In 1942, the U.S. Navy acquired Kittiwake for World War II service, designating her as a yard patrol boat and renaming her USS YP-199. Assigned to the Thirteenth Naval District Inshore Patrol, as of 15 May 1942 she was based at Section Base, Port Townsend in Port Townsend, Washington. The Navy employed her as a utility vessel and dispatch boat in and around Puget Sound. The Navy returned YP-199 to FWS control in May 1944 and struck her from the Navy list on 9 June 1944.
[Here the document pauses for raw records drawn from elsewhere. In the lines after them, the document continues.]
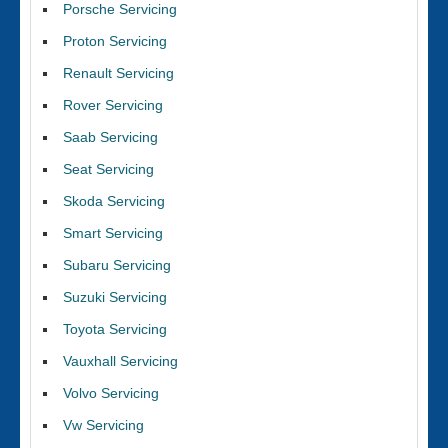
Porsche Servicing
Proton Servicing
Renault Servicing
Rover Servicing
Saab Servicing
Seat Servicing
Skoda Servicing
Smart Servicing
Subaru Servicing
Suzuki Servicing
Toyota Servicing
Vauxhall Servicing
Volvo Servicing
Vw Servicing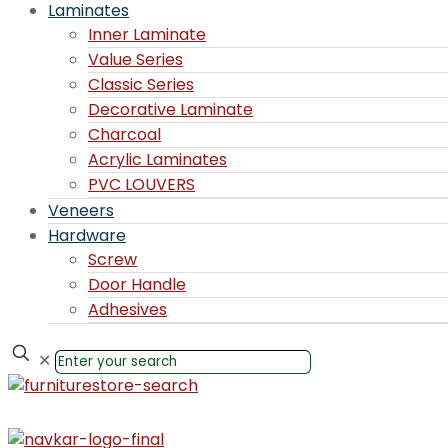
Laminates
Inner Laminate
Value Series
Classic Series
Decorative Laminate
Charcoal
Acrylic Laminates
PVC LOUVERS
Veneers
Hardware
Screw
Door Handle
Adhesives
✕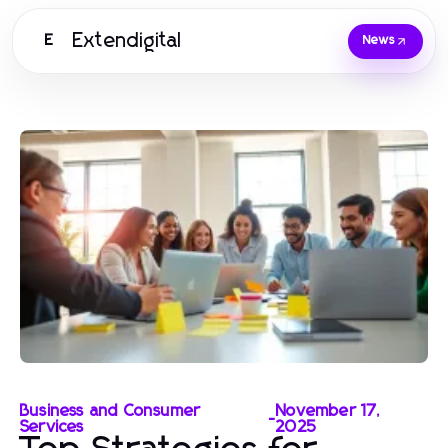
Extendigital
E
News
Business and Consumer
November 17,
-
Services
2025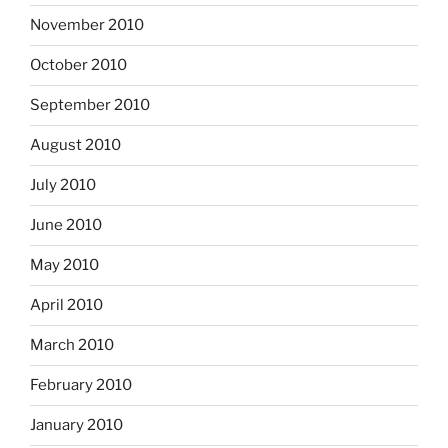
November 2010
October 2010
September 2010
August 2010
July 2010
June 2010
May 2010
April 2010
March 2010
February 2010
January 2010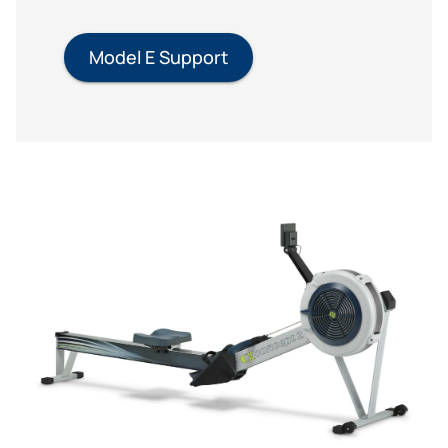
Model E Support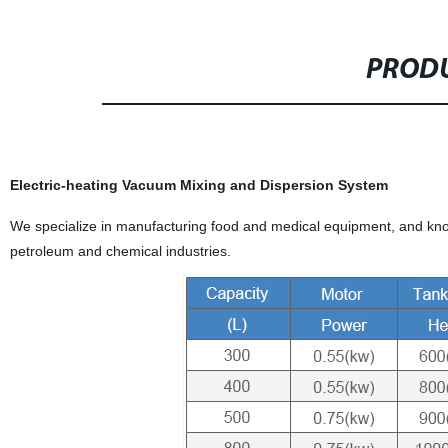
PRODU
Electric-heating Vacuum Mixing and Dispersion System
We specialize in manufacturing food and medical equipment, and know
petroleum and chemical industries.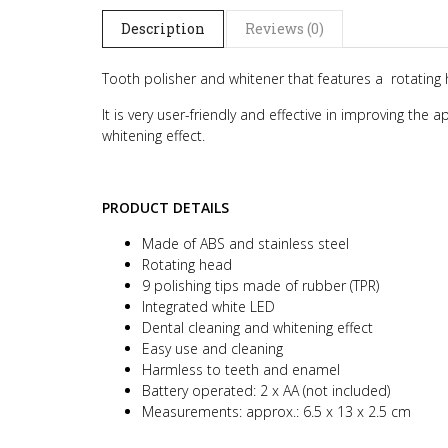
Description
Reviews (0)
Tooth polisher and whitener that features a rotating 
It is very user-friendly and effective in improving the
whitening effect.
PRODUCT DETAILS
Made of ABS and stainless steel
Rotating head
9 polishing tips made of rubber (TPR)
Integrated white LED
Dental cleaning and whitening effect
Easy use and cleaning
Harmless to teeth and enamel
Battery operated: 2 x AA (not included)
Measurements: approx.: 6.5 x 13 x 2.5 cm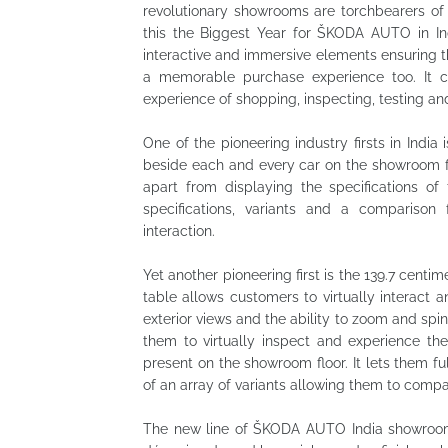
revolutionary showrooms are torchbearers of
this the Biggest Year for ŠKODA AUTO in In
interactive and immersive elements ensuring 
a memorable purchase experience too. It 
experience of shopping, inspecting, testing and
One of the pioneering industry firsts in India
beside each and every car on the showroom flo
apart from displaying the specifications of
specifications, variants and a compariso
interaction.
Yet another pioneering first is the 139.7 centi
table allows customers to virtually interact 
exterior views and the ability to zoom and spin
them to virtually inspect and experience th
present on the showroom floor. It lets them fu
of an array of variants allowing them to comp
The new line of ŠKODA AUTO India showrooms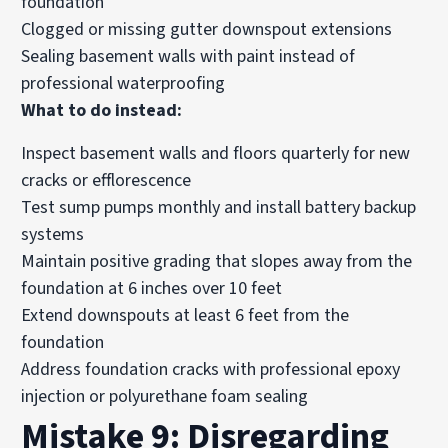
foundation
Clogged or missing gutter downspout extensions
Sealing basement walls with paint instead of
professional waterproofing
What to do instead:
Inspect basement walls and floors quarterly for new
cracks or efflorescence
Test sump pumps monthly and install battery backup
systems
Maintain positive grading that slopes away from the
foundation at 6 inches over 10 feet
Extend downspouts at least 6 feet from the
foundation
Address foundation cracks with professional epoxy
injection or polyurethane foam sealing
Mistake 9: Disregarding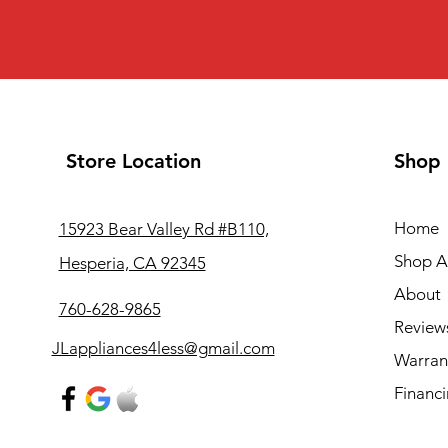
Store Location
Shop
Home
15923 Bear Valley Rd #B110,
Shop Al
Hesperia, CA 92345
About
760-628-9865
Review
JLappliances4less@gmail.com
Warran
Financ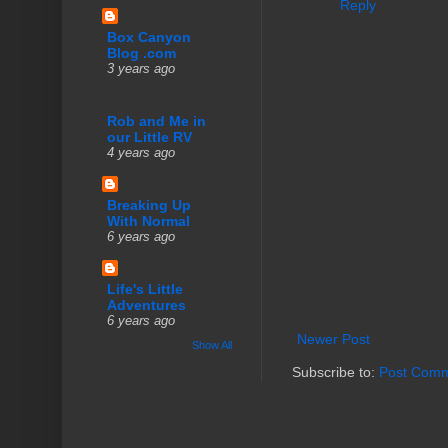
Reply
Box Canyon
Blog .com
3 years ago
Rob and Me in
our Little RV
4 years ago
Breaking Up
With Normal
6 years ago
Life's Little
Adventures
6 years ago
Newer Post
Show All
Subscribe to:
Post Comm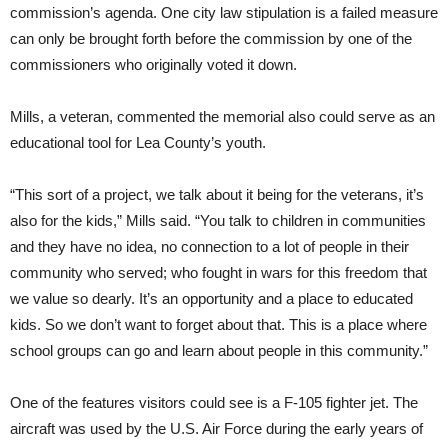
commission’s agenda. One city law stipulation is a failed measure
can only be brought forth before the commission by one of the
commissioners who originally voted it down.
Mills, a veteran, commented the memorial also could serve as an
educational tool for Lea County’s youth.
“This sort of a project, we talk about it being for the veterans, it’s
also for the kids,” Mills said. “You talk to children in communities
and they have no idea, no connection to a lot of people in their
community who served; who fought in wars for this freedom that
we value so dearly. It’s an opportunity and a place to educated
kids. So we don’t want to forget about that. This is a place where
school groups can go and learn about people in this community.”
One of the features visitors could see is a F-105 fighter jet. The
aircraft was used by the U.S. Air Force during the early years of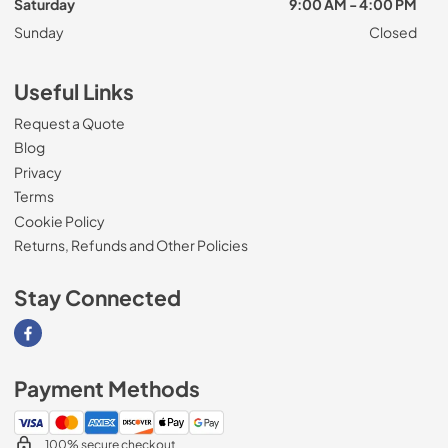
Saturday
9:00 AM - 4:00 PM
Sunday
Closed
Useful Links
Request a Quote
Blog
Privacy
Terms
Cookie Policy
Returns, Refunds and Other Policies
Stay Connected
Visit our Facebook page
Payment Methods
100% secure checkout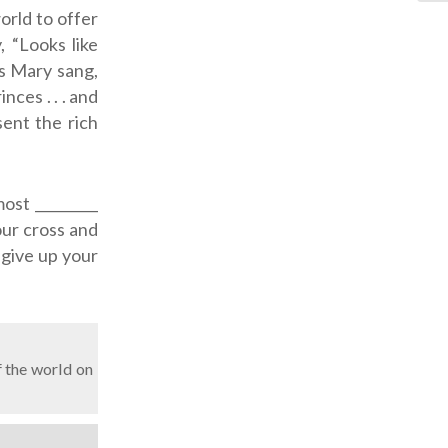
orld to offer
 “Looks like
s Mary sang,
ces . . . and
sent the rich
ost _________
our cross and
u give up your
 the world on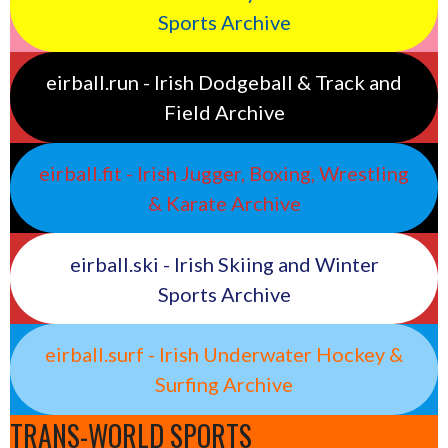
Sports Archive
eirball.run - Irish Dodgeball & Track and
Field Archive
eirball.fit - Irish Jugger, Boxing, Wrestling
& Karate Archive
eirball.ski - Irish Skiing and Winter
Sports Archive
eirball.surf - Irish Underwater Hockey &
Surfing Archive
TRANS-WORLD SPORTS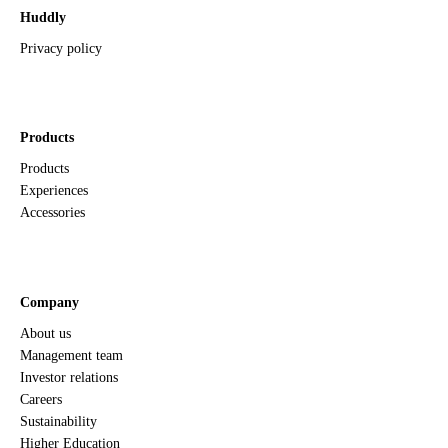
Huddly
Privacy policy
Products
Products
Experiences
Accessories
Company
About us
Management team
Investor relations
Careers
Sustainability
Higher Education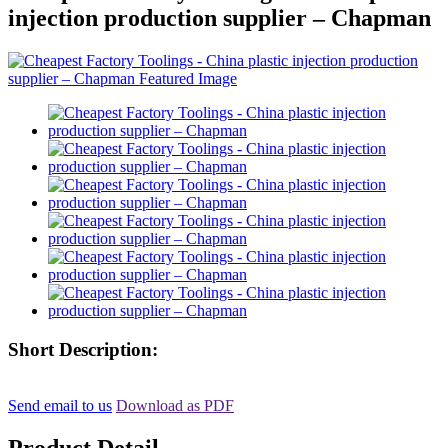
injection production supplier – Chapman
Short Description:
Send email to us
Download as PDF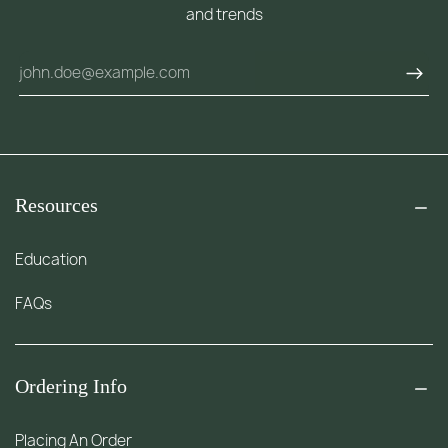
and trends
Resources
Education
FAQs
Ordering Info
Placing An Order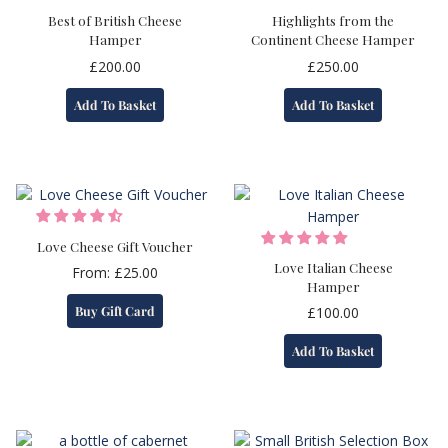
Best of British Cheese
Highlights from the
Hamper
Continent Cheese Hamper
£
200.00
£
250.00
Add To Basket
Add To Basket
Love Cheese Gift Voucher
Love Italian Cheese
From:
£
25.00
Hamper
This
Buy Gift Card
£
100.00
product
has
Add To Basket
multiple
variants.
The
options
may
==Fish and Wildlife Service from 1944==
Returning to her FWS name, Kittiwake spent the rest of 1944 undergoing renovations to prepare her to return to fishery patrol duty during the fishing season in 1945. Sometime between 1945 and 1948, the FWS decommissioned and sold her.

==Later career==

By 1948, the vessel had returned to her original name, Raeo, and was owned by Duwamish Shipyard, Inc, in Seattle, classified as a fishing vessel. In 1957, a Washington boat service company, Tacoma Boat Mart, acquired her and renamed her Harbor Queen. Until 1997, she operated as Harbor Queen in Puget Sound under five different owners as a passenger, charter, and tour boat, home-ported at various times at Tacoma, Seattle and La Conner, Washington.

In 1998, the vessel was sold at Seattle. Her new owners renamed her Entiat Princess and removed her upper decks so she could be transported to Wenatchee, Washington, where they had her converted into a sternwheeler. As of 2009, the 101-year-old Entiat Princess was in service on the Columbia River, providing dinner cruises, charters, and tours.